I spent some time today reviewing 0001. Here are a few thoughts and
notes about things that I looked at.

First, I wondered whether it was really adequate for ExecEndPlan() to
just loop over estate->es_plan_nodes and call it good. Put
differently, is it possible that we could ever have more than one
relevant EState, say for a subplan or an EPQ execution or something,
so that this loop wouldn't cover everything? I found nothing to make
me think that this is a real danger.

Second, I wondered whether the ordering of cleanup operations could be
an issue. Right now, a node can position cleanup code before, after,
or both before and after recursing to child nodes, whereas with this
design change, the cleanup code will always be run before recursing to
child nodes. Here, I think we have problems. Both ExecGather and
ExecEndGatherMerge intentionally clean up the children before the
parent, so that the child shutdown happens before
ExecParallelCleanup(). Based on the comment and commit
acf555bc53acb589b5a2827e65d655fa8c9adee0, this appears to be
intentional, and you can sort of see why from looking at the stuff
that happens in ExecParallelCleanup(). If the instrumentation data
vanishes before the child nodes have a chance to clean things up,
maybe EXPLAIN ANALYZE won't reflect that instrumentation any more. If
the DSA vanishes, maybe we'll crash if we try to access it. If we
actually reach DestroyParallelContext(), we're just going to start
killing the workers. None of that sounds like what we want.

The good news, of a sort, is that I think this might be the only case
of this sort of problem. Most nodes recurse at the end, after doing
all the cleanup, so the behavior won't change. Moreover, even if it
did, most cleanup operations look pretty localized -- they affect only
the node itself, and not its children. A somewhat interesting case is
nodes associated with subplans. Right now, because of the coding of
ExecEndPlan, nodes associated with subplans are all cleaned up at the
very end, after everything that's not inside of a subplan. But with
this change, they'd get cleaned up in the order of initialization,
which actually seems more natural, as long as it doesn't break
anything, which I think it probably won't, since as I mention in most
cases node cleanup looks quite localized, i.e. it doesn't care whether
it happens before or after the cleanup of other nodes.

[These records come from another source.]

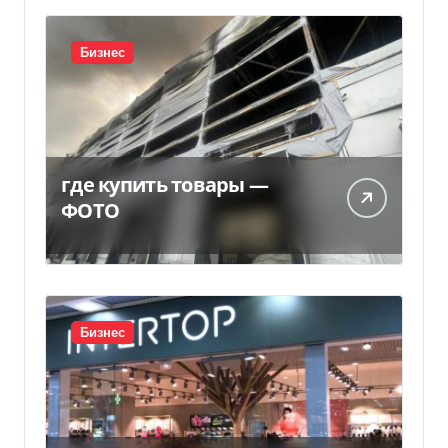
Бизнес
где купить товары —
ФОТО
Бизнес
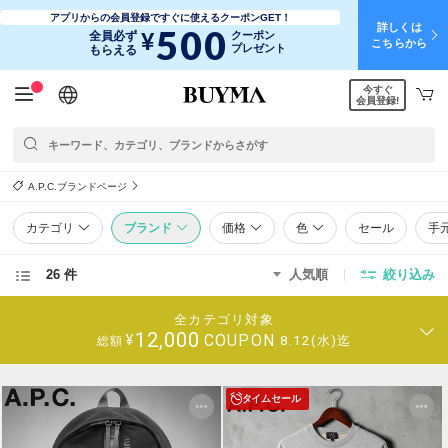
アプリからの会員登録ですぐに使えるクーポンGET！
詳しくは
500
¥
全員必ず
クーポン
こちらから
プレゼント
もらえる
今すぐ
日本語
English
简体中文
繁體中文
会員登録!
A.P.C.ブランドページ
カテゴリ
ブランド
価格
色
セール
手
26 件
人気順
絞り込み
全カテゴリ対象
12,000
COUPON
¥
8.12(水)迄
総額
タイムセール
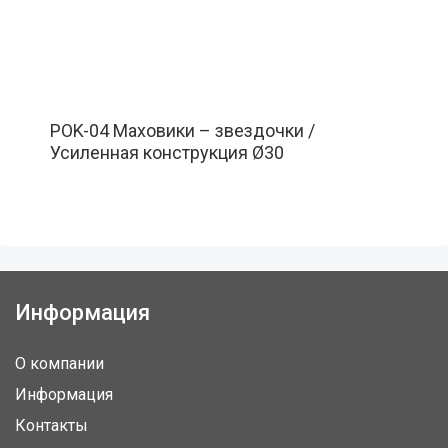
POK-04 Маховики – звездочки /
Усиленная конструкция Ø30
Информация
О компании
Информация
Контакты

I think something will have to be done about the parallel query stuff,
though. I'm not sure exactly what. It is a little weird that Gather
and Gather Merge treat starting and killing workers as a purely
"private matter" that they can decide to handle without the executor
overall being very much aware of it. So maybe there's a way that some
of the cleanup logic here could be hoisted up into the general
executor machinery, that is, first end all the nodes, and then go
back, and end all the parallelism using, maybe, another list inside of
the estate. However, I think that the existence of ExecShutdownNode()
is a complication here -- we need to make sure that we don't break
either the case where that happen before overall plan shutdown, or the
case where it doesn't.

Third, a couple of minor comments on details of how you actually made
these changes in the patch set. Personally, I would remove all of the
"is closed separately" comments that you added. I think it's a
violation of the general coding principle that you should make the
code look like it's always been that way. Sure, in the immediate
future, people might wonder why you don't need to recurse, but 5 or 10
years from now that's just going to be clutter. Second, in the cases
where the ExecEndNode functions end up completely empty, I would
suggest just removing the functions entirely and making the switch
that dispatches on the node type have a switch case that lists all the
nodes that don't need a callback here and say /* Nothing do for these
node types */ break;. This will save a few CPU cycles and I think it
will be easier to read as well.

Fourth, I wonder whether we really need this patch at all. I initially
thought we did, because if we abandon the initialization of a plan
partway through, then we end up with a plan that is in a state that
previously would never have occurred, and we still have to be able to
clean it up. However, perhaps it's a difference without a distinction.
Say we have a partial plan tree, where not all of the PlanState nodes
ever got created. We then just call the existing version of
ExecEndPlan() on it, with no changes. What goes wrong? Sure, we might
call ExecEndNode() on some null pointers where in the current world
there would always be valid pointers, but ExecEndNode() will handle
that just fine, by doing nothing for those nodes, because it starts
with a NULL-check.

Another alternative design might be to switch ExecEndNode to use
planstate_tree_walker to walk the node tree, removing the walk from
the node-type-specific functions as in this patch, and deleting the
end-node functions that are no longer required altogether, as proposed
above. I somehow feel that this would be cleaner than the status quo,
but here again, I'm not sure we really need it. planstate_tree_walker
would just pass over any NULL pointers that it found without doing
anything, but the current code does that too, so while this might be
more beautiful than what we have now, I'm not sure that there's any
real reason to do it. The fact that, like the current patch, it would
change the order in which nodes are cleaned up is also an issue -- the
Gather/Gather Merge ordering issues might be easier to handle this way
with some hack in ExecEndNode() than they are with the design you have
now, but we'd still have to do something about them, I believe.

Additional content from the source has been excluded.